After a century, Ahmose chased the Hyksos from the Nile, and established the New Kingdom, which finally fell 1200 years later to a succession of foreign powers, including the Persians, Alexander the Great, (his general Ptolemy became Pharaoh after Alexander's death, whose descendant was the Cleopatra), and the Roman Empire. Every single one of these conquerers became Egyptianized, adopting the local gods, dress, and culture... with one exception: the Romans. When Christianity became the state religion of the Empire, the Romans "converted" pagan temples and practices across their dominion, and Pharaonic Egypt finally ground to a halt.
Luxor, or Al-Uqsur in Arabic, means "Place of Palaces". It should really be called "Place of Tourist Shops", filled with the usual kitschy treasure trove of Pharaonic whatzits and thingamabobs. Pyramids! Pharaoh heads! Sphinxes! King Tut's death mask in shrink wrap! And creepy little pot-bellied idols with huge, erect penises, which the Lonely Planet urges you to take home and nail to the wall as coat hangers...

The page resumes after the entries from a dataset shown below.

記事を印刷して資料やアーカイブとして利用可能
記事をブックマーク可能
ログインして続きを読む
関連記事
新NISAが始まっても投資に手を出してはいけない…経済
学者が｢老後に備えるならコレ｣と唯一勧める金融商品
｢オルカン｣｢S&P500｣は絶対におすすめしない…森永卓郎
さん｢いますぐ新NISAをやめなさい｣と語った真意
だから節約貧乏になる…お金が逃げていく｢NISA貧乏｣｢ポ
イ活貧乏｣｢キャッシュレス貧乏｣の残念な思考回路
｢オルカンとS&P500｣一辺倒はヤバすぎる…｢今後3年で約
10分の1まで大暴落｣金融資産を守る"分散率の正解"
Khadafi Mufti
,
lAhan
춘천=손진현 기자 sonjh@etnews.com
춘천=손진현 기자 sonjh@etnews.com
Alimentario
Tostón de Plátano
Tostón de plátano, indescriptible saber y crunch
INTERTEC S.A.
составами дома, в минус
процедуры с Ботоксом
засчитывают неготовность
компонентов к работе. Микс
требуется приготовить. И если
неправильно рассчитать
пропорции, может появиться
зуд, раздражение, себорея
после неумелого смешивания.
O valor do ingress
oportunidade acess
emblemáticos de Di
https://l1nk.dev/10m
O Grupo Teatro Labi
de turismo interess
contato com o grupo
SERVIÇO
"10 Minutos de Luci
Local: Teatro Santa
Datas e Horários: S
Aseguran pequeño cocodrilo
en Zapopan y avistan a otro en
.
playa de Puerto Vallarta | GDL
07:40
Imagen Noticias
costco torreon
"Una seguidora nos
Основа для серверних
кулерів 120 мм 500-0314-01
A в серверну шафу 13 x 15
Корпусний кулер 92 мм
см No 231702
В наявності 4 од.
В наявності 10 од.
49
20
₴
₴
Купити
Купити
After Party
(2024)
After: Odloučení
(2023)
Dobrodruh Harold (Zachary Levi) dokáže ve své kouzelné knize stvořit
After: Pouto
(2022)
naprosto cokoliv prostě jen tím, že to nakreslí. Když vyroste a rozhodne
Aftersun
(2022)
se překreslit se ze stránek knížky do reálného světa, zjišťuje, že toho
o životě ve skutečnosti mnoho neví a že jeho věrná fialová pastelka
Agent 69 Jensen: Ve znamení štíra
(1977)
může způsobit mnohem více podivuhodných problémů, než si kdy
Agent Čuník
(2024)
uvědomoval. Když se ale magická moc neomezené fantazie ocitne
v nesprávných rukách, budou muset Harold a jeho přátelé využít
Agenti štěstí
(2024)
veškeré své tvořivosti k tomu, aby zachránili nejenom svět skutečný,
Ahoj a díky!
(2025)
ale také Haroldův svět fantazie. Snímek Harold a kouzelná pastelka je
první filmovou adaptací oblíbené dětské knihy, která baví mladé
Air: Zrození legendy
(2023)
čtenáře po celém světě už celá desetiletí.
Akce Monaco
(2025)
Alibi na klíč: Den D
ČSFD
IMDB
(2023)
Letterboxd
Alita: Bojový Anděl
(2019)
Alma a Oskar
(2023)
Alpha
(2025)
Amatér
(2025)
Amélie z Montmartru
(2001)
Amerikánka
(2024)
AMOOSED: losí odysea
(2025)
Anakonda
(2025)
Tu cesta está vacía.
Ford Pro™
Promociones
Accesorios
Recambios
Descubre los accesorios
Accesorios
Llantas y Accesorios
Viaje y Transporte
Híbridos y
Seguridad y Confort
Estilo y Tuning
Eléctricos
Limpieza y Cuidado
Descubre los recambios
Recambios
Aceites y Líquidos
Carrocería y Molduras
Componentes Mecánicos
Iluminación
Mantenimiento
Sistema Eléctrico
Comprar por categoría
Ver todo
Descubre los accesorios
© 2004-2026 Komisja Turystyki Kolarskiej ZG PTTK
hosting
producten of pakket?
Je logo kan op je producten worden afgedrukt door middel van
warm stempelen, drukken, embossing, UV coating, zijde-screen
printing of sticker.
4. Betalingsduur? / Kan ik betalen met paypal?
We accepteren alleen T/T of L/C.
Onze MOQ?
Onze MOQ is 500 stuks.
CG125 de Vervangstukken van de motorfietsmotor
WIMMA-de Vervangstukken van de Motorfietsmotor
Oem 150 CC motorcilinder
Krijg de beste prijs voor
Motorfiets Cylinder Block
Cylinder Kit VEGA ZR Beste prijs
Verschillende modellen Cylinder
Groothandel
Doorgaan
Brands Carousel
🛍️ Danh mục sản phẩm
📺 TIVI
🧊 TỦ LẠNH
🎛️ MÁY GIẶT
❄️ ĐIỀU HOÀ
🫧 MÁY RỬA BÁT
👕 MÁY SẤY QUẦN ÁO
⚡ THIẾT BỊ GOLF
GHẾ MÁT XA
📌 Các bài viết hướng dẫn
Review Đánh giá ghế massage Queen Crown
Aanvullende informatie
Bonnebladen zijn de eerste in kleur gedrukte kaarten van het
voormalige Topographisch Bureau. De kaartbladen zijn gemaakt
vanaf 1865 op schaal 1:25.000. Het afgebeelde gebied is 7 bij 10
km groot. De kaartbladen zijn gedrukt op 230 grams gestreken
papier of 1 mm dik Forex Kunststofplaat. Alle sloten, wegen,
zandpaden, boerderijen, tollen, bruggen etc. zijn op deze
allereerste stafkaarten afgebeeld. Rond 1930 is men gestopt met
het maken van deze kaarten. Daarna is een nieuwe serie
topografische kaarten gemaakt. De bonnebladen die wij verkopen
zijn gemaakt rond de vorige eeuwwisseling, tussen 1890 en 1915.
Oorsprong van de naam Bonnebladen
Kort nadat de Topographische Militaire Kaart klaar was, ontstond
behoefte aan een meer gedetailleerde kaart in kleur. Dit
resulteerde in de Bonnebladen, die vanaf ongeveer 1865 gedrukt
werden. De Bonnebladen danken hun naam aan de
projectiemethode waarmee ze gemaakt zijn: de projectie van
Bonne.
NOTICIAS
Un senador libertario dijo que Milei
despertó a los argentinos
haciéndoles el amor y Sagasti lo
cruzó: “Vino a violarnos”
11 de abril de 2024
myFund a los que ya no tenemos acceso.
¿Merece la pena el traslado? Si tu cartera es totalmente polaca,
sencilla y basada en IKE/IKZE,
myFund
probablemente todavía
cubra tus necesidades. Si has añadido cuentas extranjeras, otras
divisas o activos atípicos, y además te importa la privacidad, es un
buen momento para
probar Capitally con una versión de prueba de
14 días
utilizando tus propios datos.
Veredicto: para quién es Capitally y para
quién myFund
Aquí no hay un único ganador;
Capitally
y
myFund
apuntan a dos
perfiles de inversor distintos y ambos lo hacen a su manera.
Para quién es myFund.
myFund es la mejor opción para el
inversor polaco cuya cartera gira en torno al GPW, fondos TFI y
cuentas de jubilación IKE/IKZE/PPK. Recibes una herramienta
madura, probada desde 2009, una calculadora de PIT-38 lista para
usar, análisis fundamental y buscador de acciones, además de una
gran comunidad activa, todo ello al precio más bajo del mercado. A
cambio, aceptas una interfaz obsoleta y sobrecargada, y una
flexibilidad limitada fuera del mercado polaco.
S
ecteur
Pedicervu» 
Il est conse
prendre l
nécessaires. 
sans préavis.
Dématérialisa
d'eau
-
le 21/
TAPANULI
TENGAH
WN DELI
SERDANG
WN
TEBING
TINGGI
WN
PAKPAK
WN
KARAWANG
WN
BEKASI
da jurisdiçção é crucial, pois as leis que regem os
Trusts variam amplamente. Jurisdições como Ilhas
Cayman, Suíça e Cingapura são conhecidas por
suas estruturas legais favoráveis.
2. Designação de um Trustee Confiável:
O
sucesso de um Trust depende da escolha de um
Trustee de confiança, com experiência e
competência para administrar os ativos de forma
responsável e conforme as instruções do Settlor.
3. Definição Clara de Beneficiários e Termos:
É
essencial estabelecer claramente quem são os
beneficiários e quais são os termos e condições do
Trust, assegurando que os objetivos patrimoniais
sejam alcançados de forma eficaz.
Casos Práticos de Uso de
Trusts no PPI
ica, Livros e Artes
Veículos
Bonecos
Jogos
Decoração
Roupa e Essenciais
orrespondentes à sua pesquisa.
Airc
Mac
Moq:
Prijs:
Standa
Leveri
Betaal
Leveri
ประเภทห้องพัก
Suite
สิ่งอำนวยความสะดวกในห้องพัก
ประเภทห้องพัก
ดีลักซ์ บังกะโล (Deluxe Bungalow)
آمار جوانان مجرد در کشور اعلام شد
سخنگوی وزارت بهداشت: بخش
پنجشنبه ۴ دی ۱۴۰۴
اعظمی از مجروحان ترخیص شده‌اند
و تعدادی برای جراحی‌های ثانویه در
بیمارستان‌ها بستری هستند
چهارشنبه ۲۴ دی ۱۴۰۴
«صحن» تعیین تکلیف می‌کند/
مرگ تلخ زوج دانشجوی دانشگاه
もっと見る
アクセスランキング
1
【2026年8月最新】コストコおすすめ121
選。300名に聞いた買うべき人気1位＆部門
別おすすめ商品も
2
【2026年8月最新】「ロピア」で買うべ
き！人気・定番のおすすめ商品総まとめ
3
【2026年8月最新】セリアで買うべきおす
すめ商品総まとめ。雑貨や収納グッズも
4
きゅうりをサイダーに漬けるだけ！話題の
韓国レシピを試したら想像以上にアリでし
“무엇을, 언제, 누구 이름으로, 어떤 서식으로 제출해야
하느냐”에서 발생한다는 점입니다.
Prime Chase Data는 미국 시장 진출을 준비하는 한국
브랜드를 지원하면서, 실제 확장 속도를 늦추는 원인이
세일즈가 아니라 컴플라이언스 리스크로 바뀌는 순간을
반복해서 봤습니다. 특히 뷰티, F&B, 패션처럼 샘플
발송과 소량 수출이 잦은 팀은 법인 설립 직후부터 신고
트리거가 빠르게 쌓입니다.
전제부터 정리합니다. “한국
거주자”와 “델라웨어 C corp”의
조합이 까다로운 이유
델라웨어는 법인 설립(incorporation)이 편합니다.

Not to mention the "Babyrus Factories" a little further up the street. (Clue: Egyptians cannot pronounce "P", and the closest Arabic consonant is "B".)
And now, are you ready for some ruins? Pharaonic overload!
Napoleon ruled for three years before another great man, Horatio Nelson (and the British fleet), chased him out. But in that time, his administration introduced new crops, a new measuring system, reformed the government and legal system (the latter of which still runs according to the French system of law), built public works, compiled a 24-volume encyclopedia of Egyptian history, culture, and ecology, and carried one of the Obelisks at Luxor Temple back to what is now Concorde Square in Paris- the twin of which is pictured above.
Can you believe that this guy was French?
Apparently, somewhere on one of these walls, there was a huge carven depiction of the scribes of Ramses III counting out the enemy dead from one of his battles by sorting their ears and genitals into baskets. I only learned about this after I left, so, as the Bible says: "Too bad, motherfucker!"
Most of the pictures I have of Ramses III's temple carvings are of him making offerings to the gods: Anubis and Osiris, gods of the dead, prominent among them.
Really, really crowded. Not quite Tenth-Circle-of-Hell-crowded... but at least Seventh. In 1997, terrorists from an offshoot of the Muslim Brotherhood gunned down 58 tourists here. I fantasized about doing the same.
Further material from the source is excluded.